The spatial distribution of the mean annual accumulated rainfall over the state of Pernambuco is shown in Figure 3, where a clear pattern can be observed: the decrease in annual rainfall amounts in the east–west direction, more rainfall in the costal Zona de Mata region, much less rain in the inland semiarid Sertão region, and intermediate rainfall amounts in the transition Agreste region.

This pattern can also be observed in the rainfall series for three representative stations in Figure 2a. The anomalies series (Figure 2b) show more erratic behavior for Sertão and Agreste, where (especially in Sertão) droughts are more pronounced than in Zona de Mata, where the anomalies series are more uniform throughout the analyzed period.
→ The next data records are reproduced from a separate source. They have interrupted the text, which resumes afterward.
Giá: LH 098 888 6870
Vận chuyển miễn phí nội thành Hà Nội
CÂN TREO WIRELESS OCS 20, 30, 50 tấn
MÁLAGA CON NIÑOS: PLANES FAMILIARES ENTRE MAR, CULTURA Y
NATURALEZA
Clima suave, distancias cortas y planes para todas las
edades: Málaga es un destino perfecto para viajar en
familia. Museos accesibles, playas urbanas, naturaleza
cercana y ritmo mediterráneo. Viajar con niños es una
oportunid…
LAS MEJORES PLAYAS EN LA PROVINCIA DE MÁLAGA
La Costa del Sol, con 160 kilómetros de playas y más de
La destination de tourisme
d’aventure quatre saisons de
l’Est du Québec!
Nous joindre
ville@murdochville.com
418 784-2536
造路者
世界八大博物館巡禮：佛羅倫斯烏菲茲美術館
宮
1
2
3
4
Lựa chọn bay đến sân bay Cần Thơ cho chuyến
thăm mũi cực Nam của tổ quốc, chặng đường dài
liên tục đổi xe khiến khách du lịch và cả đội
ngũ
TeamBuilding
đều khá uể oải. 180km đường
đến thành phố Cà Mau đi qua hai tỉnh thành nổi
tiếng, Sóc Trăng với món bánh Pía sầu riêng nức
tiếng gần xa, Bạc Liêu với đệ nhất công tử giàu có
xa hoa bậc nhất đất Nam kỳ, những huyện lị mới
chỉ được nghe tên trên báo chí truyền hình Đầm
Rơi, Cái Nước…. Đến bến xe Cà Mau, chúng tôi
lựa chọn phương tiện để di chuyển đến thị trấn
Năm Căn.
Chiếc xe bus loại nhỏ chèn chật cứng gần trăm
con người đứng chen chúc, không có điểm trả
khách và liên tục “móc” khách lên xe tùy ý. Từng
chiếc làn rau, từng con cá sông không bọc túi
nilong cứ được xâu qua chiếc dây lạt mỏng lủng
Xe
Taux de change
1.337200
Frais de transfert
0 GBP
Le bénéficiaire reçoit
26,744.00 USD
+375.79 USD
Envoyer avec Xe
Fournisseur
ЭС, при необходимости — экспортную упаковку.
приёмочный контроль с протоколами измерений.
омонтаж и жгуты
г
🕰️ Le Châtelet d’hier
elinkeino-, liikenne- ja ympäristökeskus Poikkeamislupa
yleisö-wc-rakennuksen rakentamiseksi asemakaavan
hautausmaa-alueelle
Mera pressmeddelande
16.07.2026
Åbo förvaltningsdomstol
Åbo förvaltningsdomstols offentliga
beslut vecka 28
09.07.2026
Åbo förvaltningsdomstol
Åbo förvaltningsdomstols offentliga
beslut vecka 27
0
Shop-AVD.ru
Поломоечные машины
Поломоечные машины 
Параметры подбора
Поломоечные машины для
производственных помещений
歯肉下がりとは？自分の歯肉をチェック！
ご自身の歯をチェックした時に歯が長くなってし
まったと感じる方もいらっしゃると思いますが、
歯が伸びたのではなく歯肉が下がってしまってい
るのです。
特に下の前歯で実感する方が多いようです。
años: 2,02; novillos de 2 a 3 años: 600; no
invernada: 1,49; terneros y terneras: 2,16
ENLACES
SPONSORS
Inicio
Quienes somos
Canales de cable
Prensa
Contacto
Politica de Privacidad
2.3. Sample Entropy (SampEn)

Richman and Moorman [40] introduced sample entropy (SampEn) as a measure of the rate at which new information is generated in a temporal series. $SampEn\left(m,r,N\right)$ is defined as the negative natural logarithm of the conditional probability that two sequences that are similar at $m$ points remain similar at $m+1$ points, assuming that self-matches are excluded from the probability calculation. $SampEn$ can be used to describe the regularity of temporal series, as it has lower values for time series with more frequent occurrence of sequences of similar consecutive values. Sample entropy method was used in physiology [51,52], geophysics [53], climatology [54], hydrology [30,34,35], and engineering [55].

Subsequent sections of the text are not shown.